Death HawksBy sheer coincidence, and I swear this is true, as I sat down in the late afternoon sun in my back yard to write up this review, a hawk swooped down on a flying pigeon right before me. The pair plunged to the ground and over the next ten minutes there was a terrible flapping, shrieking, and a slow, torturous death. At one stage the hawk looked at me for a while, as if warning me not to interfere, and once its prey was dead, launched itself skyward once more to find a place to feast on the warm body.

I tell you this because what I have just seen played out is absolutely the complete opposite of the Death Hawks‘ self titled album (Cargo Records). So having established the complete inappropriateness of the name, I will continue.

The songs on the album place far more emphasis on the instruments than the vocals, which themselves are more about sound than content, and in general create flowing grooves and drones that hark back not simply to the late ’60s/early ’70s psychedelia, but right back to their roots in the likes of Willie Dixon and other early blues and rock. Mix in some jazz and a few riffs and you have something pretty much out of a time warp. In the end it’s an enjoyable album and some good background music, but offers nothing new and little emotion.

‘Cain Go Home (2. Session)’ is one of the more interesting songs, with a simple whistled tune over some tormented and atmospheric guitar that sounds like a swarm of hornets. Contented hornets.

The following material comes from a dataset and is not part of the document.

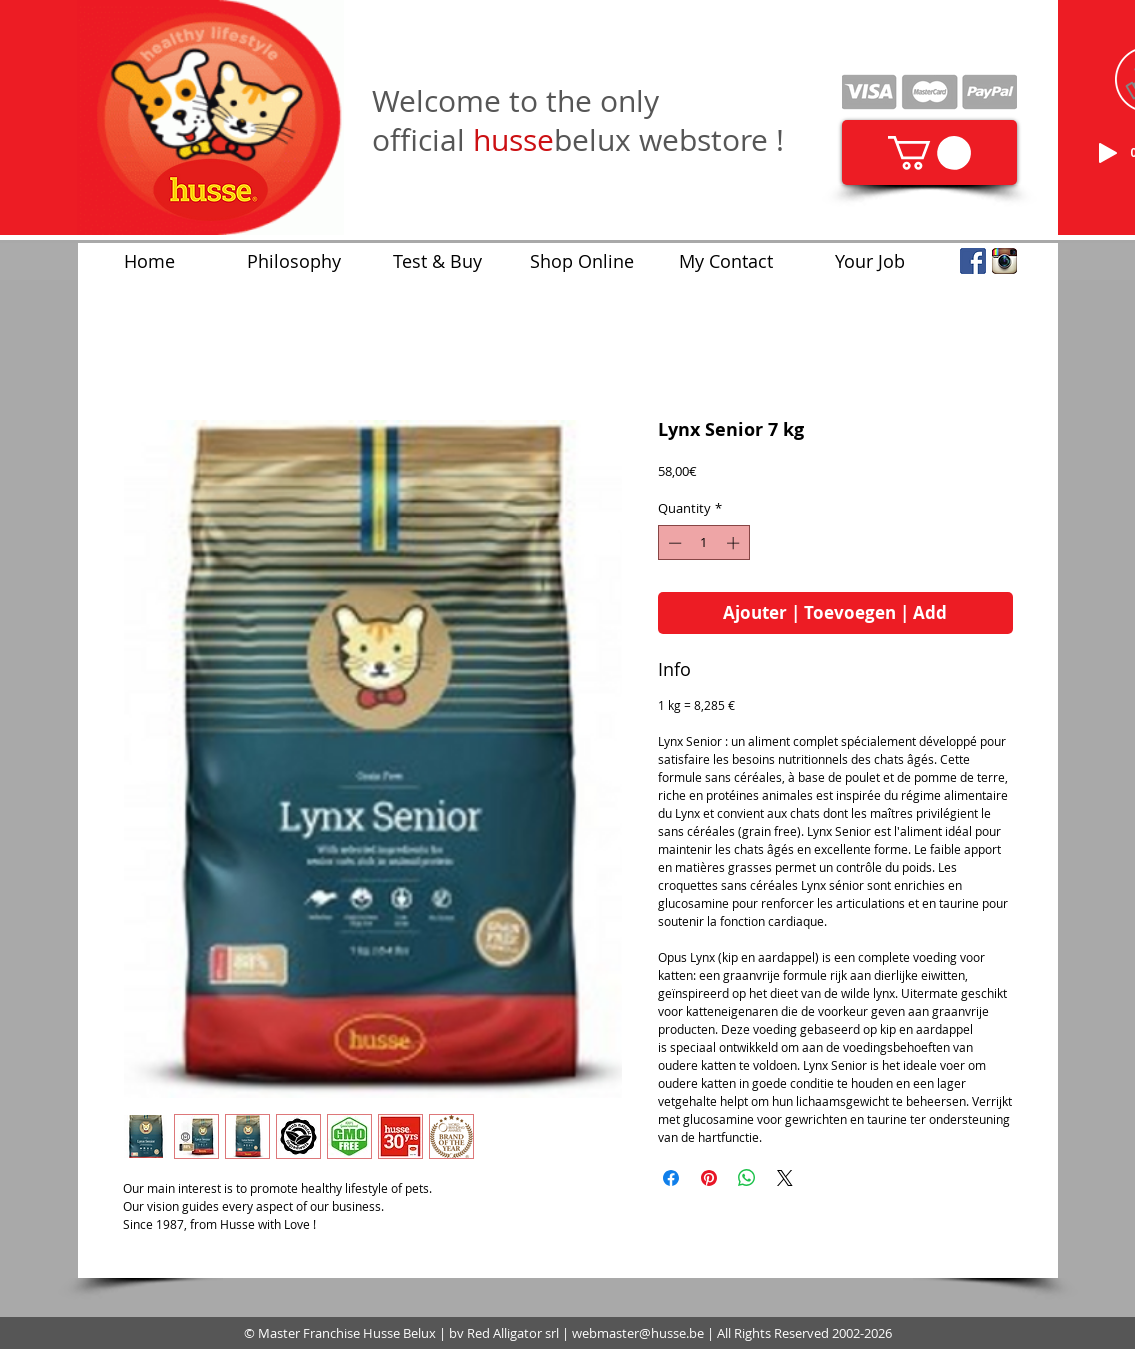  I want to click on [Pin on Pinterest], so click(709, 1178). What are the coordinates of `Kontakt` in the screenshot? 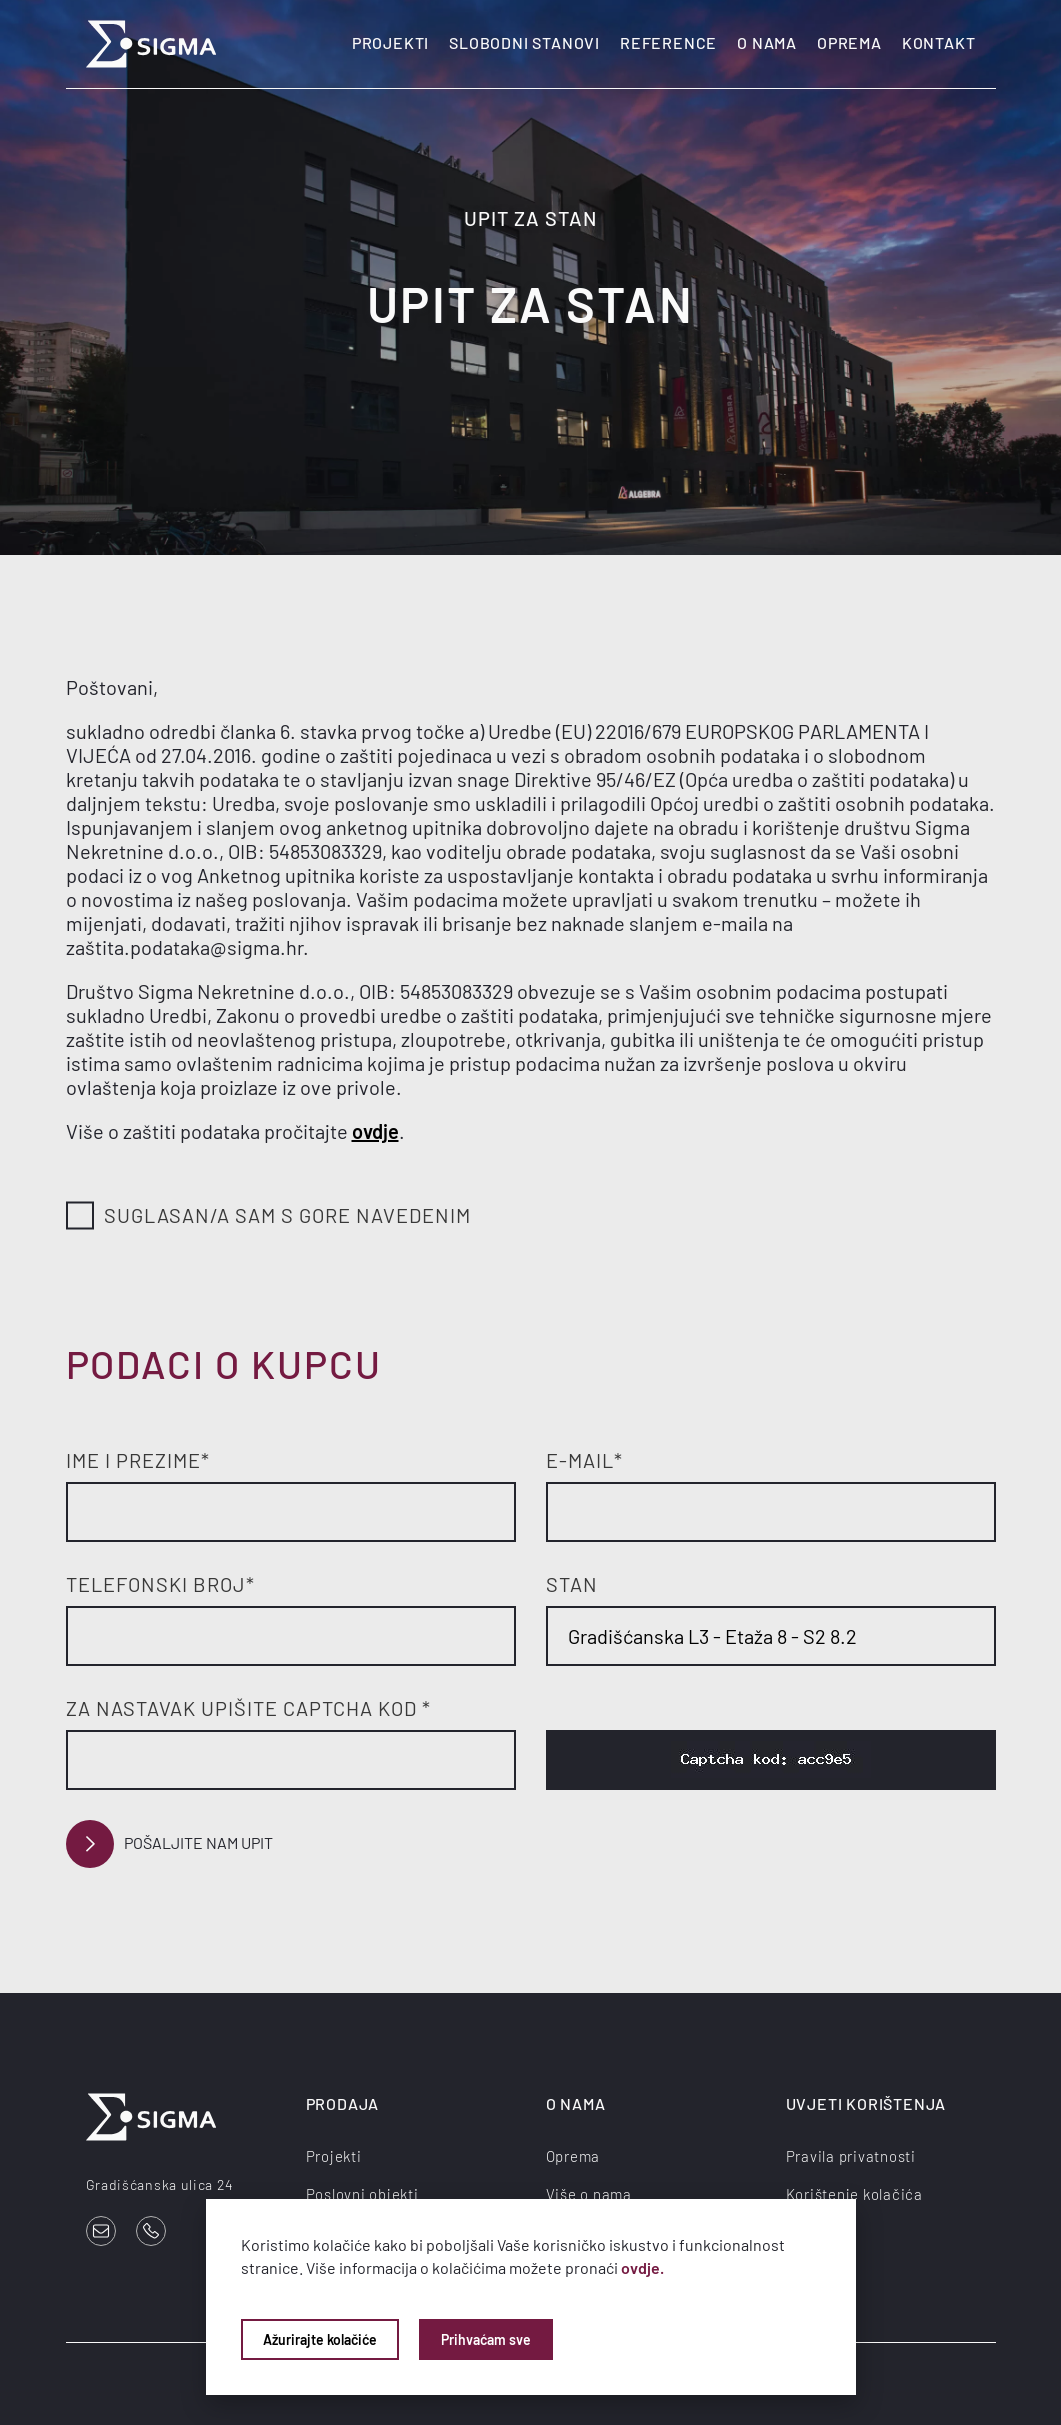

The ‘2’ appears to represent two verses of whistling joined by a bridge of droning repetition, because the song is reprised later with just one verse and acoustic instruments and called ‘Cain Go Home (1. Session)’.

‘Gim-Eyed Goat’ grabs the ghosts of bands like Eric Burdon and The Animals circa 1965-7 (think ‘When I Was Young’ and ‘Don’t Let Me Be Misunderstood’) and is the most song-like of the tracks with genuine vocals and a substantial melody. ‘Quiet Sun’ is rooted in the same traditions as the likes of Sam Cooke, Leadbelly and the James Carter song ‘Po’ Lazarus’. A modern reworking of a ’60s interpretation of ’30s prison road-gang blues if you like, without the soul, pain and anguish.

The record closes with the long jazzy laid-back groove of ‘Black Acid’ before it just stops, somewhat disappointingly, as if they all just got a bit too bored with the endless repetition and went to get some beers.

I know I’ve come across as harsh, even though there’s nothing offensive about the record and it’s nicely played and produced and I really do enjoy listening to it. But having just seen one five metres away, I can safely say it ain’t no death hawk.